News / Europe

    Germany's Credit Warning Underscores Eurozone Problems

    A trader makes a phone call at his desk at the Frankfurt stock exchange, July 24, 2012.
    A trader makes a phone call at his desk at the Frankfurt stock exchange, July 24, 2012.
    Lisa Bryant
    PARIS — Stock markets and the euro currency dipped Tuesday after the international financial-rating agency Moody's lowered its credit outlook for Europe's strongest economy, Germany.  New jitters are also surfacing over two shakier European economies, Spain and Greece.

    By lowering Germany's credit outlook from stable to negative - along with those of two other top-rated countries, Luxembourg and The Netherlands - Moody's is signaling that the eurozone's crisis is affecting even its strongest economies.

    The move is the first step to a possible downgrade of Germany's sterling AAA credit rating.  Europe's second-largest economy, France, lost its AAA rating earlier this year.  So did Austria.

    Explaining its warning, Moody's said Germany was vulnerable to a possible Greek exit from the eurozone and the need to increase financial support to other ailing countries like Spain and Italy.  

    Analyst Benedicta Marzinotto, of Brussels-based think-tank Bruegel, says it also reflects larger fears.

    "I think the decision to reduce the rating on Germany is a sign that the rating agencies are considering the possibility of a eurozone breakup which would have consequences also for Germany," Marzinotto said.

    Another analyst, Stewart Fleming of London-based Chatham House, said he was surprised at Moody's move.

    "The German economy is fundamentally very, very strong," he said.  "Far stronger than the United States economy, the British economy, the Japanese economy.  So I certainly do not see this as an indication that the crisis is about to spread to Germany.  It is not."

    It appears a June European Union summit aimed to ease market fears about the eurozone has had limited impact.  Borrowing costs are soaring for Spain, despite an EU agreement to bail out Spanish banks.

    And Greece is having a hard time paying back its debt and enacting its austerity promises.  Creditors are in Athens now to assess its progress.  But with the Greek economy shrinking faster than expected, expectations are again mounting that that the country may exit the eurozone.

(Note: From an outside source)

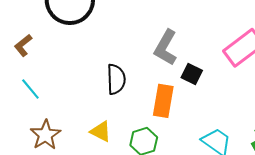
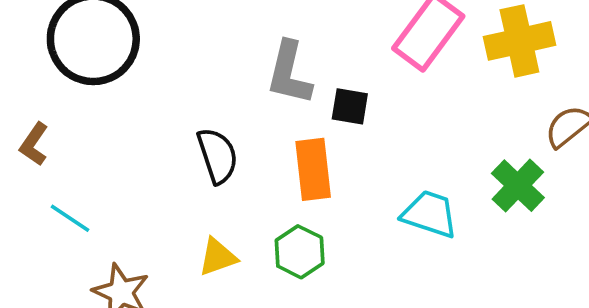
yellow triangle: (101, 131) -> (218, 257), turned -30

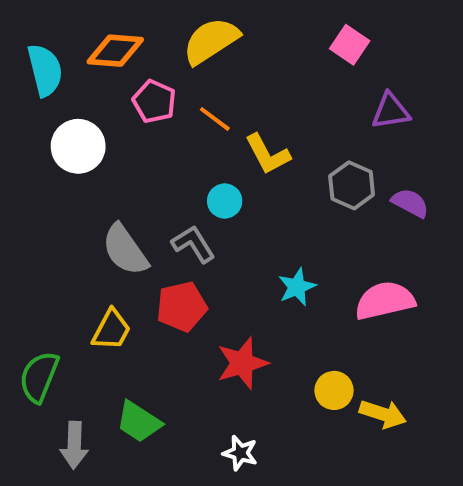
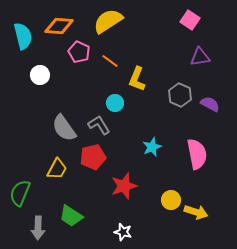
pink square: (350, 45) -> (190, 20), moved
white circle: (78, 146) -> (40, 75), size x0.7
yellow L-shape: (268, 154) -> (137, 79), turned 50
pink semicircle: (385, 301) -> (197, 154), turned 92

    Fleming believes a Greek exit would be disastrous.

    "Leaving the eurozone in the middle of an economic, financial and political crisis is of no advantage to Greece or its people," he said.  "So efforts will be made to keep Greece in the eurozone, to hold Greece's feet to the fire.  And try and get Greece to take reforms, economic, political and social reforms, which it should have undertaken any time over the past 20 years."

    Eurozone leaders are not expected to meet again for several weeks.  But as the summer goes by and their problems mount, analysts say they may need to take action sooner, rather than later.